Cat Has Fever

Nymph’s prognosis is grim. I put this off for a few days while I couldn’t sleep. I just kept focusing on her needs and mine, so I managed to get some sleep down and she’s stable I think. Her fever hasn’t dropped but it’s not getting higher and she’s a bit more able. However after spending every penny I had and borrowing more at the Vet’s office, it was all to know that unless we have a ten percent miracle, my friend is going to die. I can’t keep her from behind dehydrated or in pain, and that makes me cry. I am trying to spend most of my time holding her but she is so hot she literally burns me. My hands are red and sore from her heat, 105 sometimes higher. This is when being temperature sensitive is really a curse. It’s not the shower, hot days that I miss. It’s not being able to hold her for as long as she need.

Thursday we go back, unless she gets sicker, and the vet will see if the mass in her lymph node was just an infection. However the vetrinary hospital, which I will be writing about soon because they have been more than just doctors but a support system for me, they did everything they could to make sure this wasn’t something we could really treat. The minor chance that this isn’t FIP, which I will let you google because I just can’t do the link thing right now, that chance is one we are taking. If she doesn’t get better on Thursday and there is really no hope, Nymph will not be coming home with me at least alive. I am trying to figure out what I can do for Sprite now, and I know the answer for myself is time.

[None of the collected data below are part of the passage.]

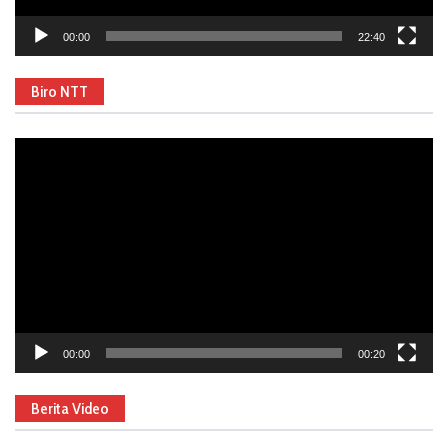
00:00
22:40
Biro NTT
Video
Player
00:00
00:20
Berita Video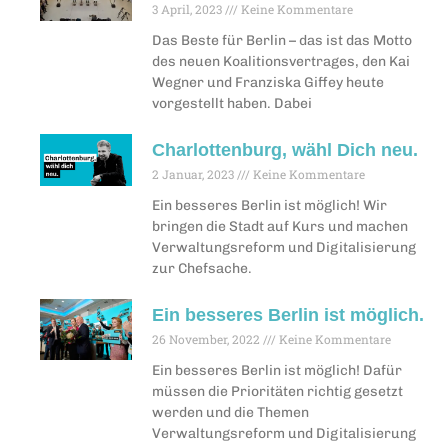
3 April, 2023
Keine Kommentare
Das Beste für Berlin – das ist das Motto
des neuen Koalitionsvertrages, den Kai
Wegner und Franziska Giffey heute
vorgestellt haben. Dabei
Charlottenburg, wähl Dich neu.
2 Januar, 2023
Keine Kommentare
Ein besseres Berlin ist möglich! Wir
bringen die Stadt auf Kurs und machen
Verwaltungsreform und Digitalisierung
zur Chefsache.
Ein besseres Berlin ist möglich.
26 November, 2022
Keine Kommentare
Ein besseres Berlin ist möglich! Dafür
müssen die Prioritäten richtig gesetzt
werden und die Themen
Verwaltungsreform und Digitalisierung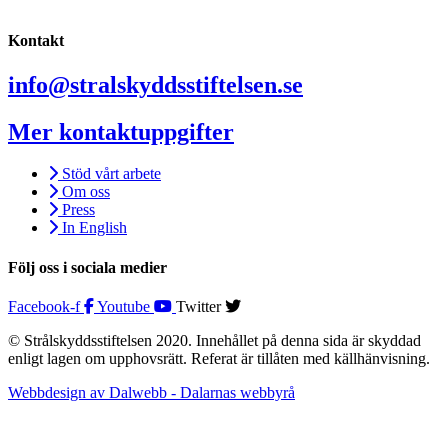
Kontakt
info@stralskyddsstiftelsen.se
Mer kontaktuppgifter
Stöd vårt arbete
Om oss
Press
In English
Följ oss i sociala medier
Facebook-f
Youtube
Twitter
© Strålskyddsstiftelsen 2020. Innehållet på denna sida är skyddad
enligt lagen om upphovsrätt. Referat är tillåten med källhänvisning.
Webbdesign av Dalwebb - Dalarnas webbyrå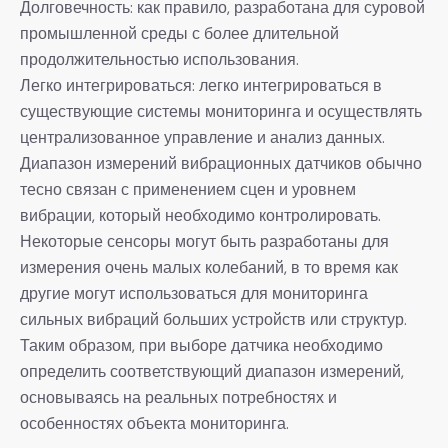
Долговечность: как правило, разработана для суровой
промышленной среды с более длительной
продолжительностью использования.
Легко интегрироваться: легко интегрироваться в
существующие системы мониторинга и осуществлять
централизованное управление и анализ данных.
Диапазон измерений вибрационных датчиков обычно
тесно связан с применением сцен и уровнем
вибрации, который необходимо контролировать.
Некоторые сенсоры могут быть разработаны для
измерения очень малых колебаний, в то время как
другие могут использоваться для мониторинга
сильных вибраций больших устройств или структур.
Таким образом, при выборе датчика необходимо
определить соответствующий диапазон измерений,
основываясь на реальных потребностях и
особенностях объекта мониторинга.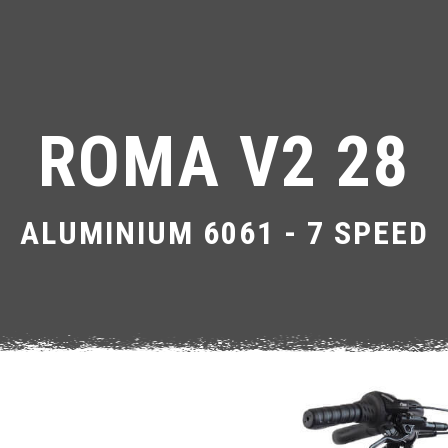
ROMA V2 28
ALUMINIUM 6061 - 7 SPEED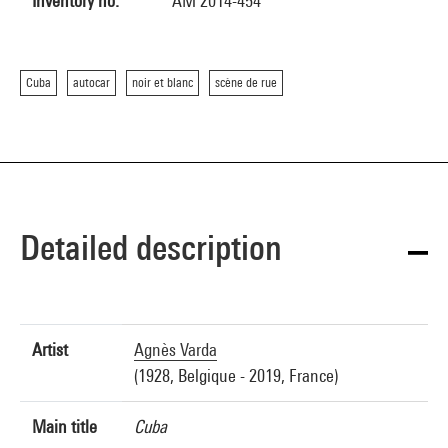
Inventory no.
AM 2014-454
Cuba
autocar
noir et blanc
scène de rue
Detailed description
Artist
Agnès Varda
(1928, Belgique - 2019, France)
Main title
Cuba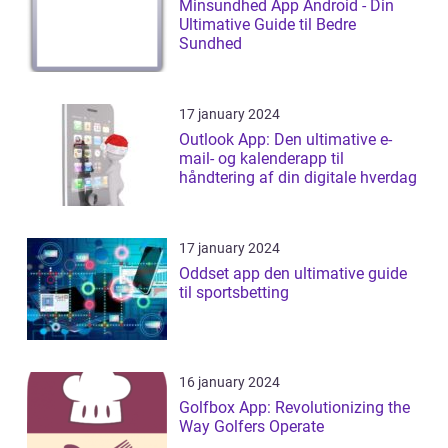
Minsundhed App Android - Din
Ultimative Guide til Bedre
Sundhed
17 january 2024
Outlook App: Den ultimative e-
mail- og kalenderapp til
håndtering af din digitale hverdag
17 january 2024
Oddset app den ultimative guide
til sportsbetting
16 january 2024
Golfbox App: Revolutionizing the
Way Golfers Operate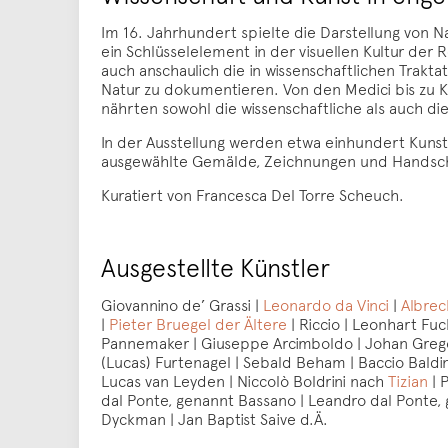
Im 16. Jahrhundert spielte die Darstellung von N
ein Schlüsselelement in der visuellen Kultur der 
auch anschaulich die in wissenschaftlichen Trakta
Natur zu dokumentieren. Von den Medici bis zu K
nährten sowohl die wissenschaftliche als auch di
In der Ausstellung werden etwa einhundert Kun
ausgewählte Gemälde, Zeichnungen und Handschri
Kuratiert von Francesca Del Torre Scheuch.
Ausgestellte Künstler
Giovannino de’ Grassi |
Leonardo da Vinci
|
Albrec
|
Pieter Bruegel der Ältere
| Riccio | Leonhart Fuc
Pannemaker | Giuseppe Arcimboldo | Johan Gregor 
(Lucas) Furtenagel | Sebald Beham | Baccio Baldin
Lucas van Leyden | Niccolò Boldrini nach
Tizian
| 
dal Ponte, genannt Bassano | Leandro dal Ponte, 
Dyckman | Jan Baptist Saive d.Ä.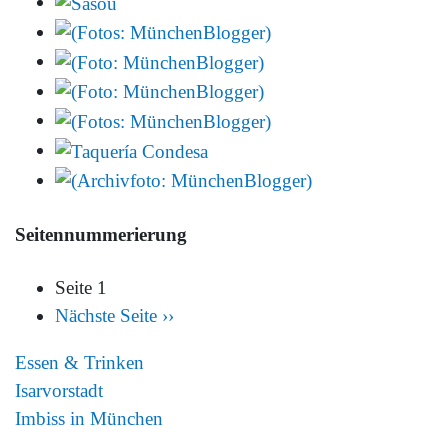
Seitennummerierung
Seite 1
Nächste Seite
››
Essen & Trinken
Isarvorstadt
Imbiss in München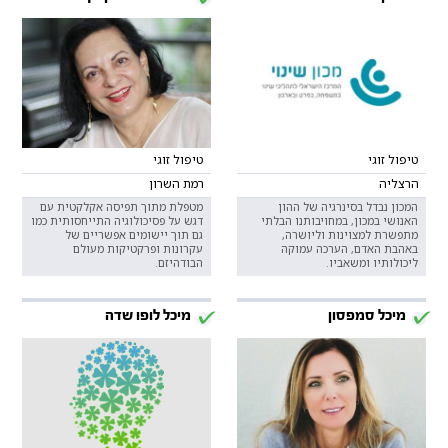
טיפול זוגי
טיפול זוגי
הרצליה
רמת השרון
המכון נבדל בסינרגיה של ההון
מטפלת מתוך תפיסה אקלקטית עם
האנושי במכון, במחויבותנו הבלתי
דגש על פסיכולוגיה התייחסותית כמו
מתפשרת למצוינות וליושרה,
גם תוך יישומים אפשריים של
באהבת האדם, הערכה עמוקה
עקרונות ופרקטיקות מעולם
ליכולותיו ומשאביו.
הבודהיזם.
מיכל סמפסון
מיכל לופו שדה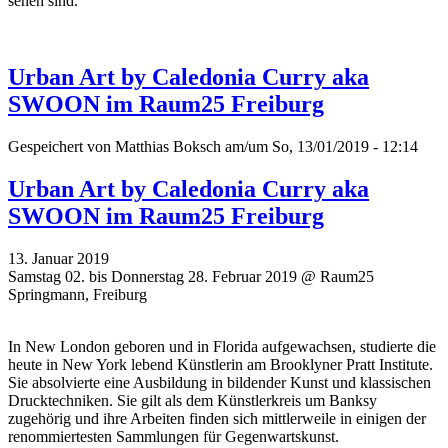
sehen sind.
Urban Art by Caledonia Curry aka
SWOON im Raum25 Freiburg
Gespeichert von
Matthias Boksch
am/um So, 13/01/2019 - 12:14
Urban Art by Caledonia Curry aka
SWOON im Raum25 Freiburg
13. Januar 2019
Samstag 02. bis Donnerstag 28. Februar 2019 @ Raum25
Springmann, Freiburg
In New London geboren und in Florida aufgewachsen, studierte die
heute in New York lebend Künstlerin am Brooklyner Pratt Institute.
Sie absolvierte eine Ausbildung in bildender Kunst und klassischen
Drucktechniken. Sie gilt als dem Künstlerkreis um Banksy
zugehörig und ihre Arbeiten finden sich mittlerweile in einigen der
renommiertesten Sammlungen für Gegenwartskunst.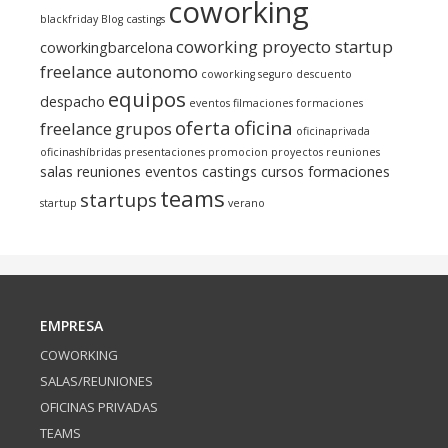
coworking
blackfriday
Blog
castings
coworking proyecto startup
coworkingbarcelona
freelance autonomo
coworking seguro
descuento
equipos
despacho
eventos
filmaciones
formaciones
oferta
oficina
freelance
grupos
oficinaprivada
oficinashíbridas
presentaciones
promocion
proyectos
reuniones
salas reuniones eventos castings cursos formaciones
teams
startups
startup
verano
EMPRESA
COWORKING
SALAS/REUNIONES
OFICINAS PRIVADAS
TEAMS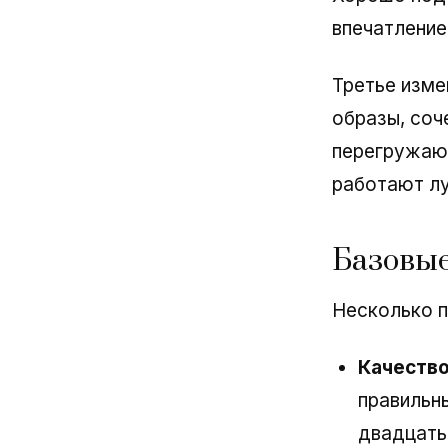
впечатление
Третье изме
образы, соч
перегружают
работают лу
Базовы
Несколько п
Качество
правильн
двадцать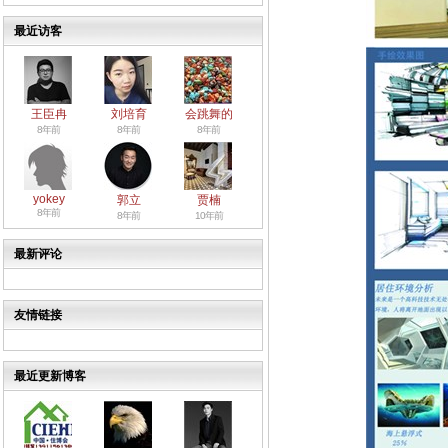
最近访客
王臣冉
刘培育
会跳舞的
8年前
8年前
8年前
yokey
郭立
贾楠
8年前
8年前
10年前
最新评论
友情链接
最近更新博客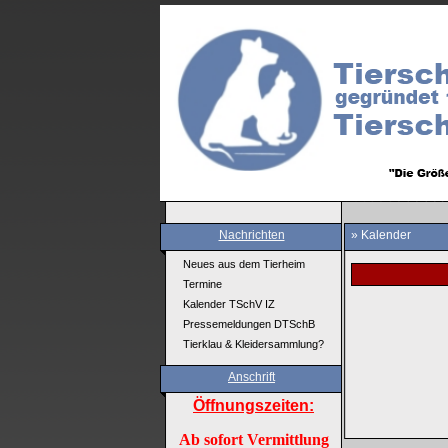
Nachrichten
» Kalender
Neues aus dem Tierheim
Termine
Kalender TSchV IZ
Pressemeldungen DTSchB
Tierklau & Kleidersammlung?
Anschrift
Öffnungszeiten:
Ab sofort Vermittlung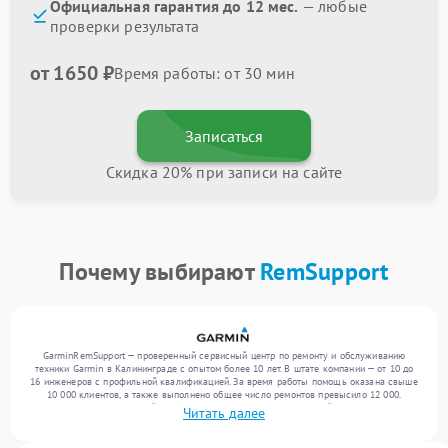
Официальная гарантия до 12 мес.
— любые
проверки результата
от 1650 ₽
Время работы: от 30 мин
Записаться
Скидка 20% при записи на сайте
Почему выбирают
RemSupport
GarminRemSupport — проверенный сервисный центр по ремонту и обслуживанию
техники Garmin в Калининграде с опытом более 10 лет. В штате компании — от 10 до
16 инженеров с профильной квалификацией. За время работы помощь оказана свыше
10 000 клиентов, а также выполнено общее число ремонтов превысило 12 000.
Ежемесячно в сервисный центр поступает более 300 обращений, включая , , . Мы
Читать далее
работаем с широким спектром неисправностей и поддерживаем высокий стандарт
качества благодаря использованию современного оборудования.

Sprite keeps staring at me when I cry with shock. She has a fever now too, though hers is minor and may just be allergies I feel rather broken. I would give the world to make it where neither of them had illness ever, no pain. Just as I would for my sister or my brother or my friends. I have decided to ask the vet if they can use Ny’s body for science, if she passes. It’s a pretty slim chance so I am mentally preparing but I can’t stop hoping. Hope is the worst feeling I have ever experienced. It feels so good until I look at the facts. I would rather not hope and be wrong. I would give everything that we are just wrong and the anitbiotics cure her infection.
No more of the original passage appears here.